The government unveiled the budget for the fiscal year 2021-22 on Friday, with the outlay kept at Rs8,478 billion and the tax target set at an ambitious Rs5,829 billion.
So what’s the government’s plan for the next fiscal year? Let’s find out:
The government has set the target of tax revenue at Rs5,829 billion, non-tax revenue at Rs2,080 billion (gross revenue receipts to be Rs7,909 billion, of which provinces will get Rs3,412 billion). Other than that, non-revenue receipts are expected to be 4,497 billion, non-bank borrowing to touch 1,241 billion, net external receipts to come in at 1,246 billion, bank borrowing to be Rs681 billion and privatization proceeds to fetch Rs252 billion. The provinces are also expected to run a surplus of Rs570 billion, which the government will repurpose to finance its spending.
Current expenditures will include interest payments of Rs3,060 billion, pensions of Rs480 billion, defence services spending of Rs1,370 billion and grants and transfers to provinces and other subsidies of Rs1,168 billion.

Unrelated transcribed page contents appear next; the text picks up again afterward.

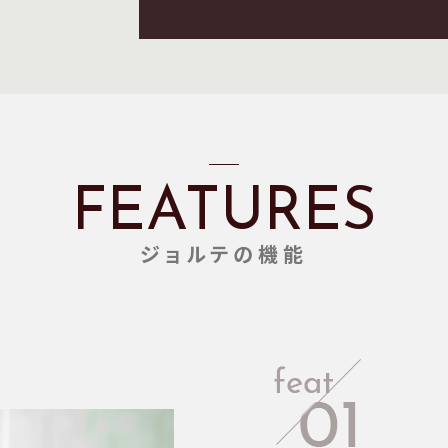
FEATURES
ジョルテの機能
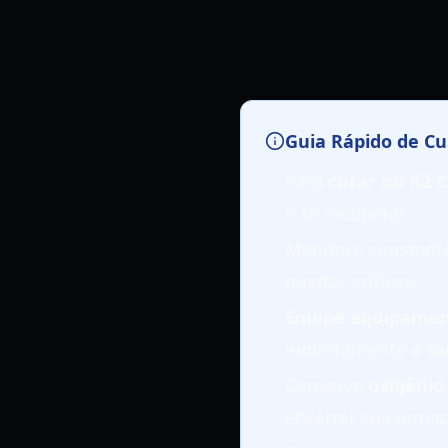
Guia Rápido de Cu
Para
curar no K2 
e se recuperar.
Monitore constan
quedas críticas.
Equipe equipamen
indiretamente a sa
Conserve
oxigênio
encerrar sua jorna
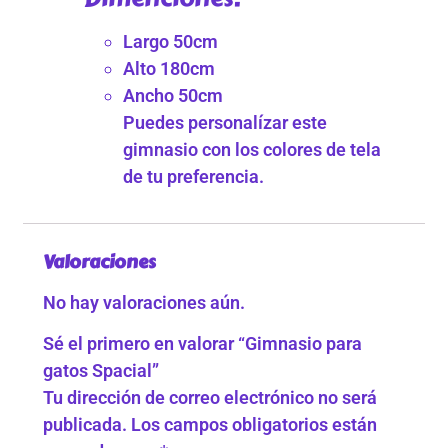
Largo 50cm
Alto 180cm
Ancho 50cm
Puedes personalízar este
gimnasio con los colores de tela
de tu preferencia.
Valoraciones
No hay valoraciones aún.
Sé el primero en valorar “Gimnasio para
gatos Spacial”
Tu dirección de correo electrónico no será
publicada.
Los campos obligatorios están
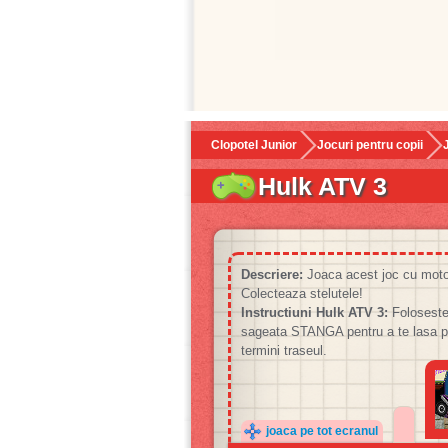
Clopotel Junior
Jocuri pentru copii
Hulk ATV 3
Descriere:
Joaca acest joc cu motoci
Colecteaza stelutele!
Instructiuni Hulk ATV 3:
Foloseste
sageata STANGA pentru a te lasa pe
termini traseul.
joaca pe tot ecranul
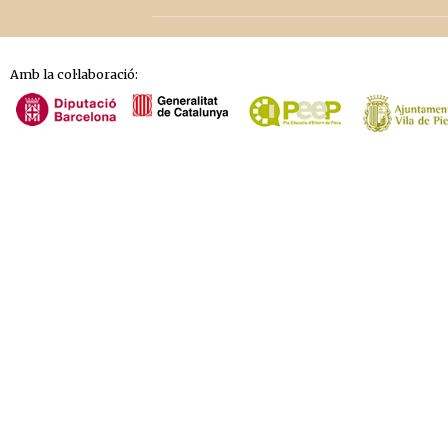
Amb la col·laboració:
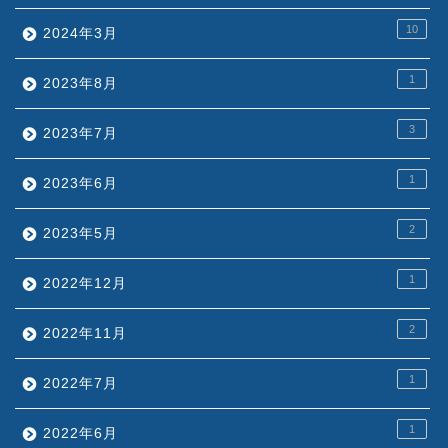
10
2024年3月
1
2023年8月
3
2023年7月
1
2023年6月
2
2023年5月
1
2022年12月
2
2022年11月
1
2022年7月
1
2022年6月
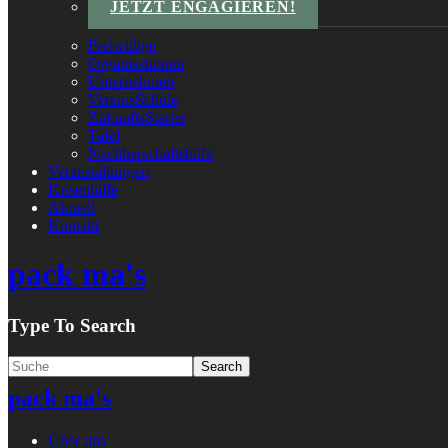
JETZT ENGAGIEREN!
Freiwillige
Organisationen
Unternehmen
VereinsSchule
ZukunftsStarter
Tafel
Nachbarschaftshilfe
Veranstaltungen
Krisenhilfe
Aktuell
Kontakt
pack ma's
Type To Search
pack ma's
Über uns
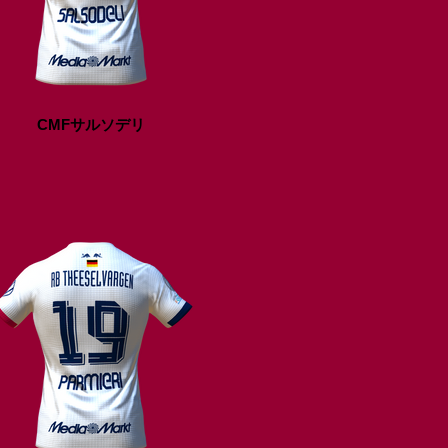
CMFサルソデリ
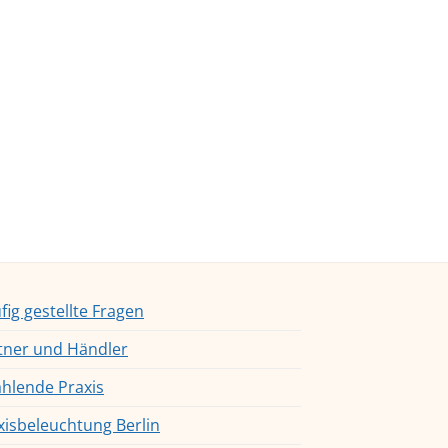
fig gestellte Fragen
tner und Händler
ahlende Praxis
xisbeleuchtung Berlin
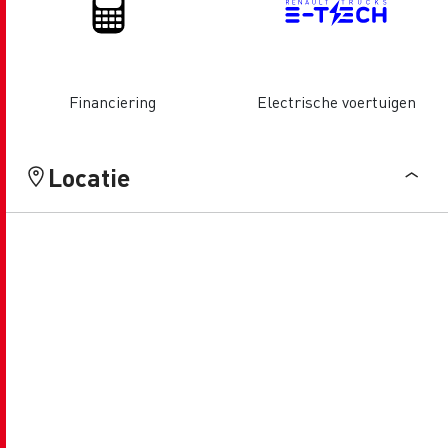
Financiering
Electrische voertuigen
Locatie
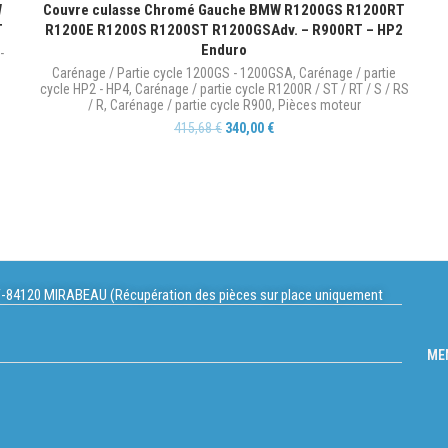
W
Couvre culasse Chromé Gauche BMW R1200GS R1200RT
T
R1200E R1200S R1200ST R1200GSAdv. – R900RT – HP2
Enduro
-
Carénage / Partie cycle 1200GS - 1200GSA
,
Carénage / partie
cycle HP2 - HP4
,
Carénage / partie cycle R1200R / ST / RT / S / RS
/ R
,
Carénage / partie cycle R900
,
Pièces moteur
415,68
€
340,00
€
-84120 MIRABEAU (Récupération des pièces sur place uniquement
ME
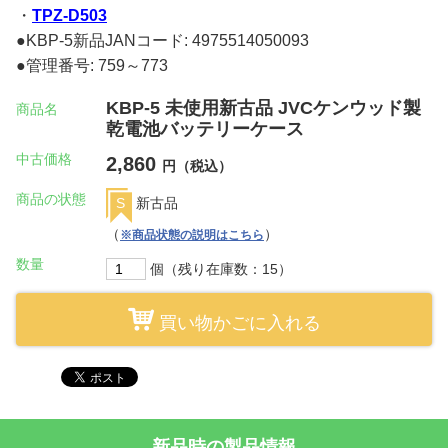
・
TPZ-D503
●KBP-5新品JANコード: 4975514050093
●管理番号: 759～773
KBP-5 未使用新古品 JVCケンウッド製
商品名
乾電池バッテリーケース
中古価格
2,860
円（税込）
商品の状態
S
新古品
（
）
※商品状態の説明はこちら
数量
個（残り在庫数：15）
買い物かごに入れる
新品時の製品情報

The running of civil government is expected to incur Rs479 billion, while contingencies have been given Rs25 billion. A separate provision of Rs100 billion has been made for disaster, emergency, and COVID. There is a separate provision for ‘pay and pension’ of Rs160 billion. Apart from this, development expenditures under the federal Public Sector Development Programme have been allocated Rs900 billion, while the government also expects to lend Rs64 billion for development purposes.